* **Requirement**
Read the listing below and copy out every line that holds "solutions".

* **Recorded information**

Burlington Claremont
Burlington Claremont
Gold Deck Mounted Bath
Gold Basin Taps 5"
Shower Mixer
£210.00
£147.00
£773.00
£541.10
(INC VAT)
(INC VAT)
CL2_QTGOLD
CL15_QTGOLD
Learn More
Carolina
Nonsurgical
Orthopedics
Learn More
==
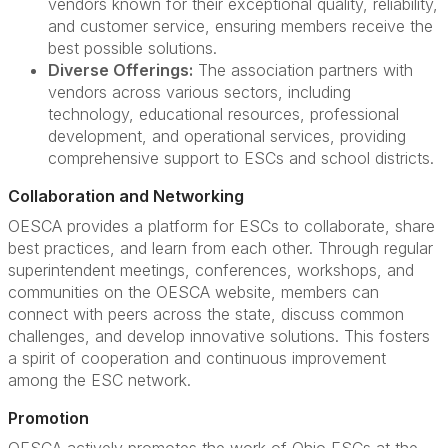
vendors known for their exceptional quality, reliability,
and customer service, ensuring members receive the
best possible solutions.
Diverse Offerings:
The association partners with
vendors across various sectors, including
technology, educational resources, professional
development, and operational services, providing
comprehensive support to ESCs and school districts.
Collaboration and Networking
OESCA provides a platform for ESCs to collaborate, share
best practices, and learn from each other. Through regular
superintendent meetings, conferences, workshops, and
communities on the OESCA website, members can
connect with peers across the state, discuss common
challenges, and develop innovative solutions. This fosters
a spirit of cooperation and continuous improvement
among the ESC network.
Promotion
* * *
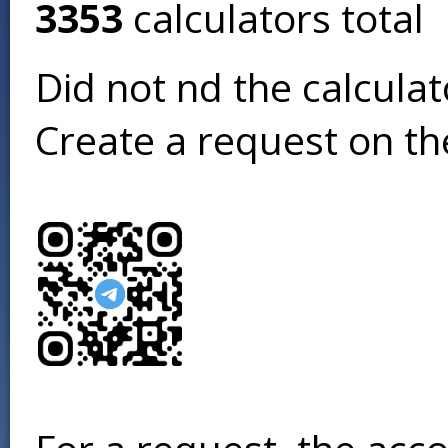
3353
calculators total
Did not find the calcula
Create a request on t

* **Exercise solution**
best possible solutions.
challenges, and develop innovative solutions. This fosters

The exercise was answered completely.